TASK DESCRIPTION — Could you return every record below exactly as it stands, leaving out the pictures?

INPUT FOR THIS TASK —

•••

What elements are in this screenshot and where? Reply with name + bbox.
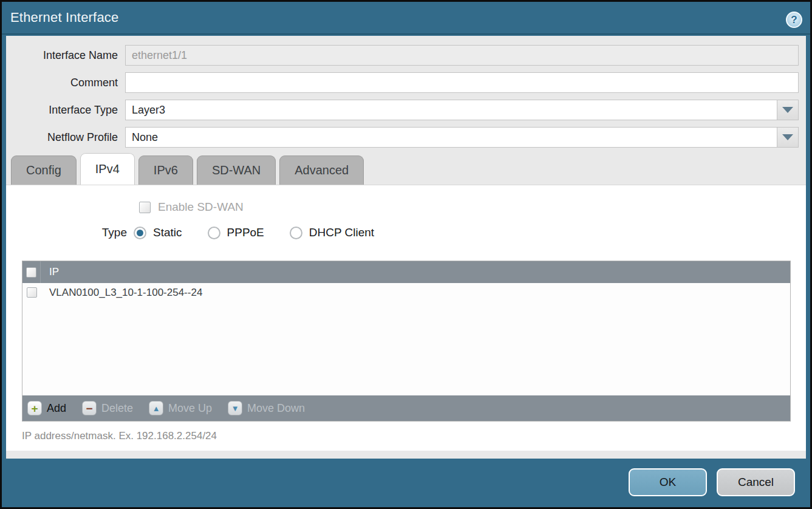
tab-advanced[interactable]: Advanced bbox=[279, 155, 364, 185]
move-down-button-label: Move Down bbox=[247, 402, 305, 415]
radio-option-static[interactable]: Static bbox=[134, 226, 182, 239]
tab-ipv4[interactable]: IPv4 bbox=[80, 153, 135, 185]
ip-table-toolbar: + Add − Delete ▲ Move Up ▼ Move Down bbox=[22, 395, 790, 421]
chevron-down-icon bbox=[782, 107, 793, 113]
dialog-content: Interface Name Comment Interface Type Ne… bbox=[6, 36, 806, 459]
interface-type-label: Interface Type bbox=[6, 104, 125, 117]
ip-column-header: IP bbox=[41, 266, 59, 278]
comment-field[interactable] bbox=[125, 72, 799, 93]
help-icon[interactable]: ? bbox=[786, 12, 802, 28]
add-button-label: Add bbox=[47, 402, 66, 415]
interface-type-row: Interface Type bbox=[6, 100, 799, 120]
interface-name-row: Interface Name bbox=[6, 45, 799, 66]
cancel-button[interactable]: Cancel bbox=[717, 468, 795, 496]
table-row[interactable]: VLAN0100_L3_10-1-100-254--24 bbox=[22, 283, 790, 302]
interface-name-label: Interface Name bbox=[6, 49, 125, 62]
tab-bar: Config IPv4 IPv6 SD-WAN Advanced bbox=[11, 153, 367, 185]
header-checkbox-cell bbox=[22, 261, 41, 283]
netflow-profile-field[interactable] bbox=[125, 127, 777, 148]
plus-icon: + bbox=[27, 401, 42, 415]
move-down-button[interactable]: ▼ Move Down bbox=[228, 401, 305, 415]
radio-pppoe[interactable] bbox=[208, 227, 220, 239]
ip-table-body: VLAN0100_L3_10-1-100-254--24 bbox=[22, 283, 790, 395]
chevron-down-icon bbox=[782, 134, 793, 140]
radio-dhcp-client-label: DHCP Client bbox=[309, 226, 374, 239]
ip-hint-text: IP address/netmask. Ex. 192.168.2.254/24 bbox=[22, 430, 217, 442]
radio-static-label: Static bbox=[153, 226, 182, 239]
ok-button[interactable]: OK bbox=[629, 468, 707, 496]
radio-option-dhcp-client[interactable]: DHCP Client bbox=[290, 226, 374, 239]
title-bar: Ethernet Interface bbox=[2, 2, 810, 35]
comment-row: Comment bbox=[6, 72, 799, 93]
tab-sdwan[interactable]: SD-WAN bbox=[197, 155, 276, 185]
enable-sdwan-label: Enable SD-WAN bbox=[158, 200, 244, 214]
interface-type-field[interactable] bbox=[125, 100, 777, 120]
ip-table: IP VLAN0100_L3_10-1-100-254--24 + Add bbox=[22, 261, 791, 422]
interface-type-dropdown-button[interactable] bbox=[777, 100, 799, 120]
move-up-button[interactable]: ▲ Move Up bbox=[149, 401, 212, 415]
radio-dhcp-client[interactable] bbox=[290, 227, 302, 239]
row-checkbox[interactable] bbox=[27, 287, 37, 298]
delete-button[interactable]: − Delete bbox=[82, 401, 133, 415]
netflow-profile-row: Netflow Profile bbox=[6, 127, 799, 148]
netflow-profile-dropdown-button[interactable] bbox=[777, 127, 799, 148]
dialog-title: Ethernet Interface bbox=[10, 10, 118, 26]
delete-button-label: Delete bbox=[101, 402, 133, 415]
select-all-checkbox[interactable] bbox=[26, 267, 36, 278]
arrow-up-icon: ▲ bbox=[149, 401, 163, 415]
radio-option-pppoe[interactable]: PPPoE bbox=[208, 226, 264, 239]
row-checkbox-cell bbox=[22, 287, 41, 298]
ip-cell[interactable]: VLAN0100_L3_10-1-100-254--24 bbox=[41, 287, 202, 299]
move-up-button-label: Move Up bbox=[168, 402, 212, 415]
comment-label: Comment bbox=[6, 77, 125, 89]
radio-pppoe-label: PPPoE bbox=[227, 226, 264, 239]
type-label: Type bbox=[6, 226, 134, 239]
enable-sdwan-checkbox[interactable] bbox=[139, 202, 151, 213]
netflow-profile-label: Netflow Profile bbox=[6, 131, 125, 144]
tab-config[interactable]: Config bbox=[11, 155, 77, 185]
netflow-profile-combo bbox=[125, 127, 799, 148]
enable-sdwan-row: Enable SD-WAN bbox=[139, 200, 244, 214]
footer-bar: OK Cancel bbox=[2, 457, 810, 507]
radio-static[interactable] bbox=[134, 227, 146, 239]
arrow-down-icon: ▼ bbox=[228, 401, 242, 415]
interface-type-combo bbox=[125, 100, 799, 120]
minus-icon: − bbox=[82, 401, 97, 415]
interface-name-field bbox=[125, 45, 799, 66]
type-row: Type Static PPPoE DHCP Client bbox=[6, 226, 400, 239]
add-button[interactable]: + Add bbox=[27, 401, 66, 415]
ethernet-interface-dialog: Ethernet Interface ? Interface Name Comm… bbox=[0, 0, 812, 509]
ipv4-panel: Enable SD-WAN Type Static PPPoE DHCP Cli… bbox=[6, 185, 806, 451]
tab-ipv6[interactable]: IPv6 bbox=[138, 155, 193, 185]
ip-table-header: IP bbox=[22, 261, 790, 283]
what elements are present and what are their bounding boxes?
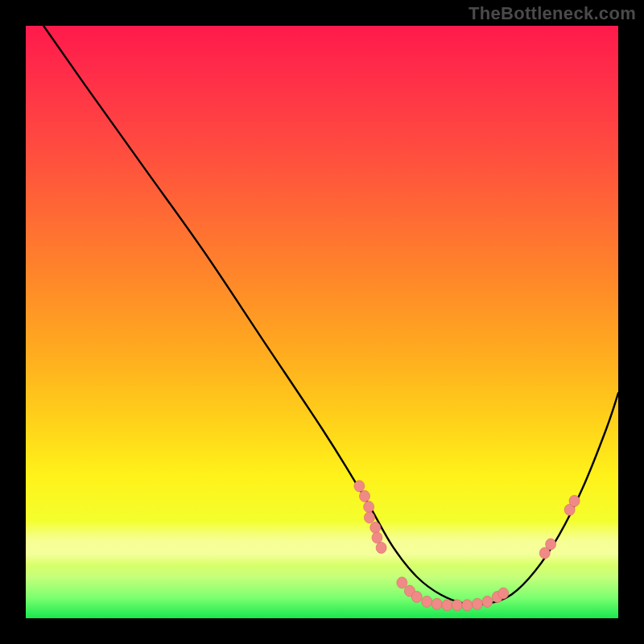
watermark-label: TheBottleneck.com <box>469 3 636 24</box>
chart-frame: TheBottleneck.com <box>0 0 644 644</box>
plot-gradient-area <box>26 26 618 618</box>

•••

FINAL ANSWER —
What elements are in this screenshot and where? Reply with name + bbox.
tab-advanced[interactable]: Advanced bbox=[279, 155, 364, 185]
move-down-button-label: Move Down bbox=[247, 402, 305, 415]
radio-option-static[interactable]: Static bbox=[134, 226, 182, 239]
tab-ipv4[interactable]: IPv4 bbox=[80, 153, 135, 185]
ip-table-toolbar: + Add − Delete ▲ Move Up ▼ Move Down bbox=[22, 395, 790, 421]
chevron-down-icon bbox=[782, 107, 793, 113]
dialog-content: Interface Name Comment Interface Type Ne… bbox=[6, 36, 806, 459]
interface-type-label: Interface Type bbox=[6, 104, 125, 117]
ip-column-header: IP bbox=[41, 266, 59, 278]
comment-field[interactable] bbox=[125, 72, 799, 93]
help-icon[interactable]: ? bbox=[786, 12, 802, 28]
add-button-label: Add bbox=[47, 402, 66, 415]
interface-type-row: Interface Type bbox=[6, 100, 799, 120]
interface-name-row: Interface Name bbox=[6, 45, 799, 66]
cancel-button[interactable]: Cancel bbox=[717, 468, 795, 496]
table-row[interactable]: VLAN0100_L3_10-1-100-254--24 bbox=[22, 283, 790, 302]
interface-name-label: Interface Name bbox=[6, 49, 125, 62]
tab-bar: Config IPv4 IPv6 SD-WAN Advanced bbox=[11, 153, 367, 185]
header-checkbox-cell bbox=[22, 261, 41, 283]
netflow-profile-field[interactable] bbox=[125, 127, 777, 148]
plus-icon: + bbox=[27, 401, 42, 415]
move-down-button[interactable]: ▼ Move Down bbox=[228, 401, 305, 415]
radio-pppoe[interactable] bbox=[208, 227, 220, 239]
ip-table-body: VLAN0100_L3_10-1-100-254--24 bbox=[22, 283, 790, 395]
chevron-down-icon bbox=[782, 134, 793, 140]
radio-dhcp-client-label: DHCP Client bbox=[309, 226, 374, 239]
ip-hint-text: IP address/netmask. Ex. 192.168.2.254/24 bbox=[22, 430, 217, 442]
radio-static-label: Static bbox=[153, 226, 182, 239]
ok-button[interactable]: OK bbox=[629, 468, 707, 496]
radio-option-dhcp-client[interactable]: DHCP Client bbox=[290, 226, 374, 239]
title-bar: Ethernet Interface bbox=[2, 2, 810, 35]
comment-row: Comment bbox=[6, 72, 799, 93]
tab-sdwan[interactable]: SD-WAN bbox=[197, 155, 276, 185]
enable-sdwan-label: Enable SD-WAN bbox=[158, 200, 244, 214]
interface-type-field[interactable] bbox=[125, 100, 777, 120]
ip-table: IP VLAN0100_L3_10-1-100-254--24 + Add bbox=[22, 261, 791, 422]
interface-type-dropdown-button[interactable] bbox=[777, 100, 799, 120]
move-up-button[interactable]: ▲ Move Up bbox=[149, 401, 212, 415]
radio-dhcp-client[interactable] bbox=[290, 227, 302, 239]
row-checkbox[interactable] bbox=[27, 287, 37, 298]
delete-button[interactable]: − Delete bbox=[82, 401, 133, 415]
netflow-profile-row: Netflow Profile bbox=[6, 127, 799, 148]
netflow-profile-dropdown-button[interactable] bbox=[777, 127, 799, 148]
dialog-title: Ethernet Interface bbox=[10, 10, 118, 26]
delete-button-label: Delete bbox=[101, 402, 133, 415]
select-all-checkbox[interactable] bbox=[26, 267, 36, 278]
arrow-up-icon: ▲ bbox=[149, 401, 163, 415]
radio-option-pppoe[interactable]: PPPoE bbox=[208, 226, 264, 239]
row-checkbox-cell bbox=[22, 287, 41, 298]
ip-cell[interactable]: VLAN0100_L3_10-1-100-254--24 bbox=[41, 287, 202, 299]
move-up-button-label: Move Up bbox=[168, 402, 212, 415]
comment-label: Comment bbox=[6, 77, 125, 89]
radio-pppoe-label: PPPoE bbox=[227, 226, 264, 239]
type-label: Type bbox=[6, 226, 134, 239]
enable-sdwan-checkbox[interactable] bbox=[139, 202, 151, 213]
netflow-profile-label: Netflow Profile bbox=[6, 131, 125, 144]
tab-config[interactable]: Config bbox=[11, 155, 77, 185]
netflow-profile-combo bbox=[125, 127, 799, 148]
enable-sdwan-row: Enable SD-WAN bbox=[139, 200, 244, 214]
footer-bar: OK Cancel bbox=[2, 457, 810, 507]
radio-static[interactable] bbox=[134, 227, 146, 239]
arrow-down-icon: ▼ bbox=[228, 401, 242, 415]
interface-type-combo bbox=[125, 100, 799, 120]
minus-icon: − bbox=[82, 401, 97, 415]
interface-name-field bbox=[125, 45, 799, 66]
type-row: Type Static PPPoE DHCP Client bbox=[6, 226, 400, 239]
add-button[interactable]: + Add bbox=[27, 401, 66, 415]
ethernet-interface-dialog: Ethernet Interface ? Interface Name Comm… bbox=[0, 0, 812, 509]
ipv4-panel: Enable SD-WAN Type Static PPPoE DHCP Cli… bbox=[6, 185, 806, 451]
tab-ipv6[interactable]: IPv6 bbox=[138, 155, 193, 185]
ip-table-header: IP bbox=[22, 261, 790, 283]
what elements are present and what are their bounding boxes?
watermark-label: TheBottleneck.com <box>469 3 636 24</box>
chart-frame: TheBottleneck.com <box>0 0 644 644</box>
plot-gradient-area <box>26 26 618 618</box>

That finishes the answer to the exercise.